In the course of optimizing GPI biosynthesis inhibitors, we designed and synthetized a 2-aminonicotinamide derivative named 11g. After evaluating the antifungal activity of compound 11g in vitro, we investigated the influences of 11g on fungi immunogenicity. In addition, we also took advantage of murine systemic candidiasis model to investigate the protective effects of 11g in vivo. Results show that 11g exhibited potent antifungal activity both in vitro and in vivo. Further study shows that 11g caused the unmasking of fungi β-glucan layer, leading to stronger immune responses in macrophages through Dectin-1. These results suggest that 11g is a very promising antifungal candidate, which assists in eliciting stronger immune responses to help host immune system disposing pathogens. The discovery of 11g might expand the toolbox of fungal infection treatment.

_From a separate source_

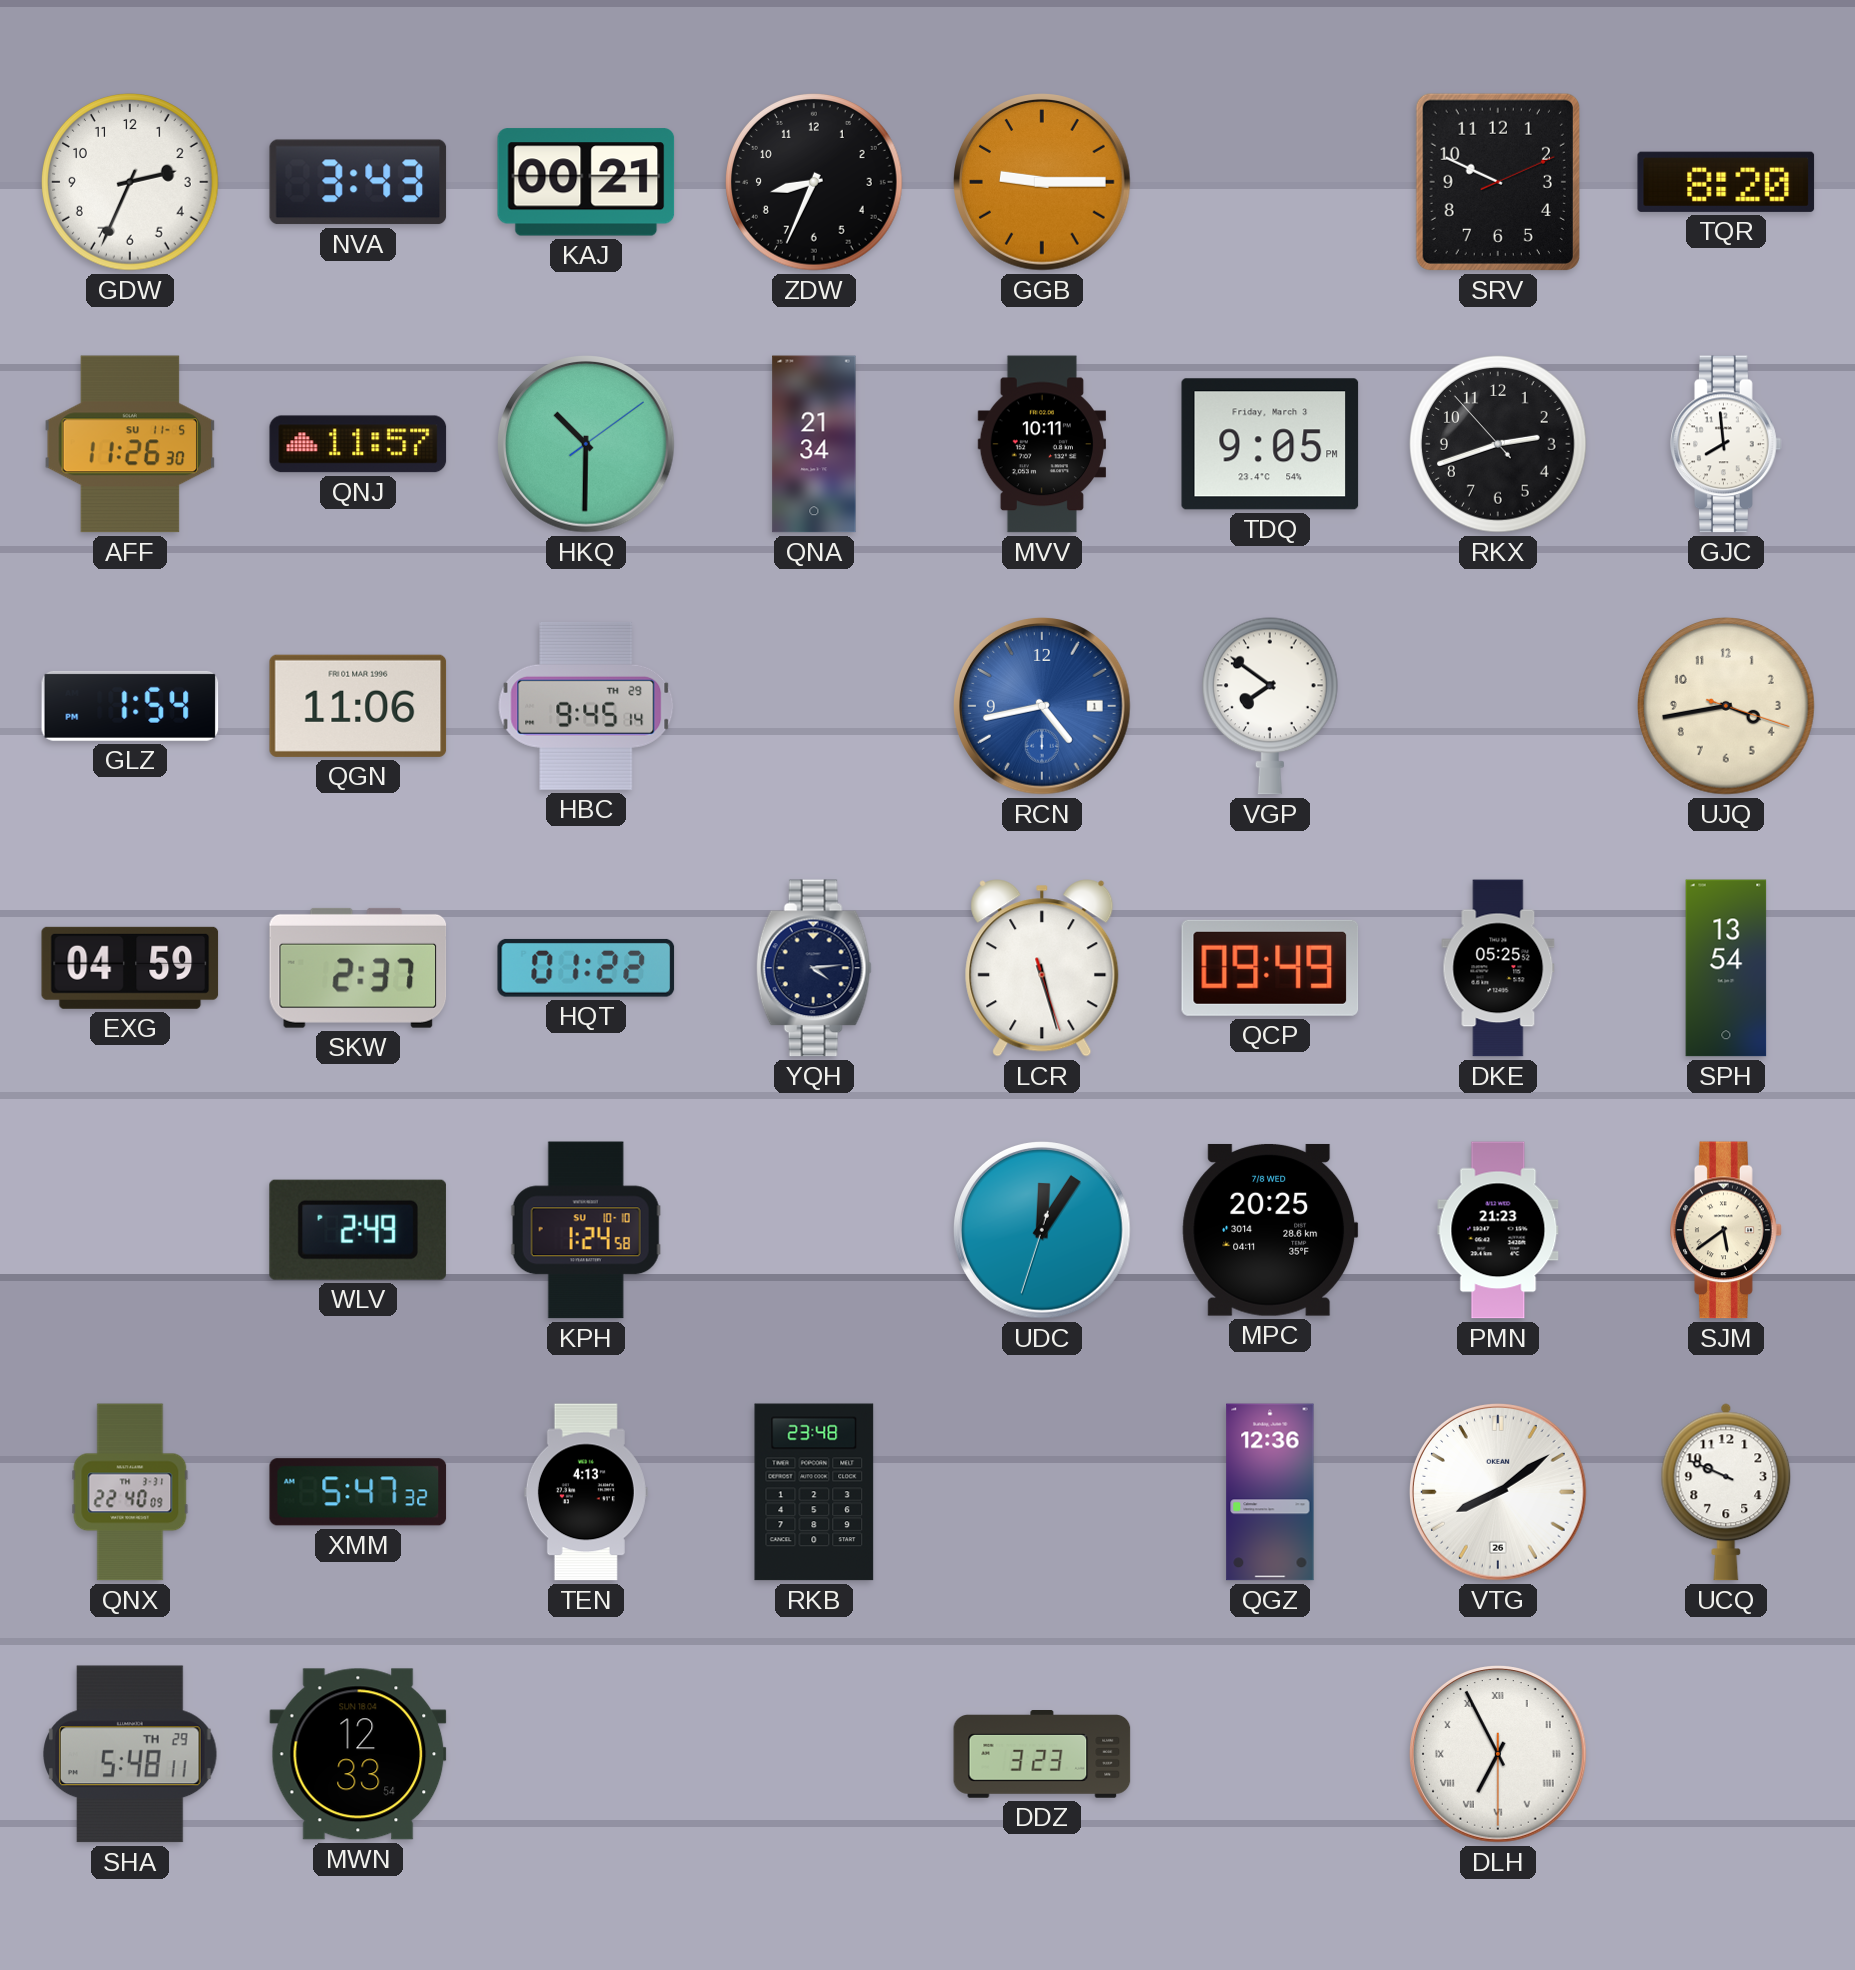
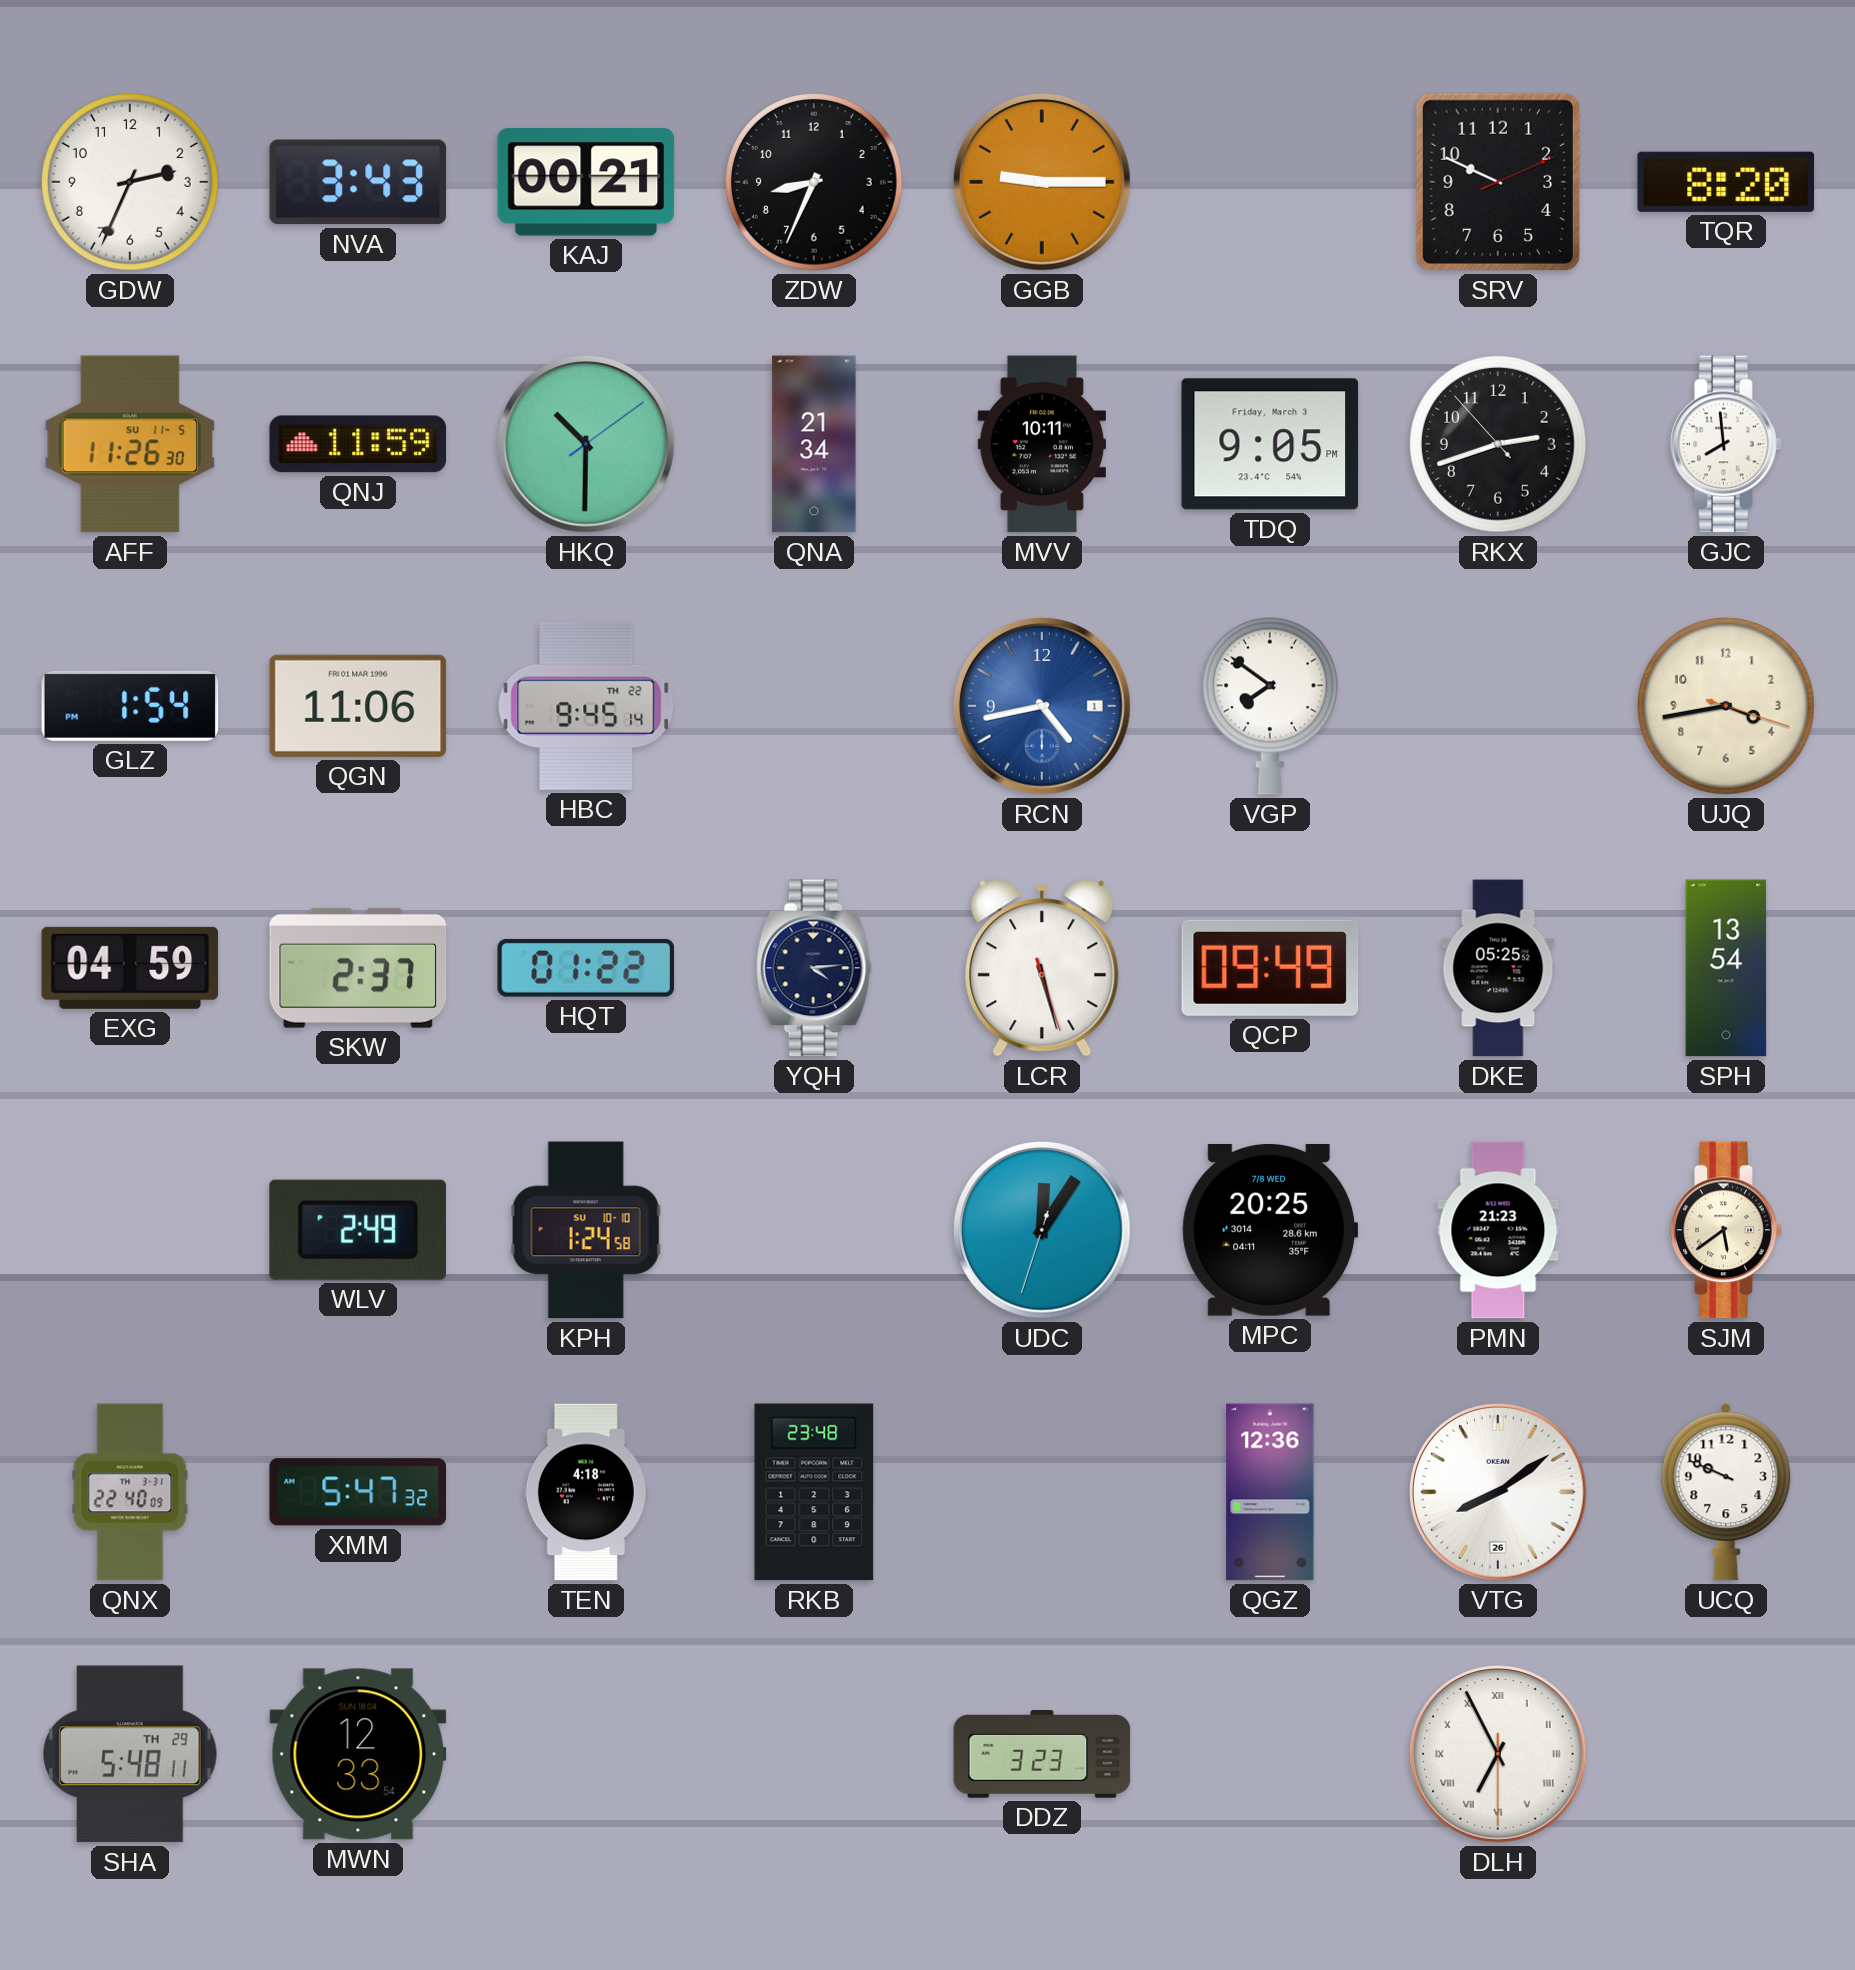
QNJ: 11:57 -> 11:59
HBC date: TH 29 -> TH 22
TEN: 4:13 -> 4:18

在优化GPI生物合成抑制剂的过程中，我们设计并合成了一种名为11g的2-氨基烟酰胺衍生物。评价化合物11g的抗真菌活性后体外，我们调查了11g对真菌免疫原性的影响。此外，我们还利用小鼠系统性念珠菌病模型研究了11g的保护作用体内。结果显示11g均显示出有效的抗真菌活性体外 和 体内。进一步的研究表明，11g引起真菌β-葡聚糖层的暴露，从而导致通过Dectin-1的巨噬细胞产生更强的免疫反应。这些结果表明11g是非常有前途的抗真菌候选物，其有助于引起更强的免疫应答，以帮助宿主免疫系统处置病原体。11g的发现可能会扩大真菌感染治疗的工具箱。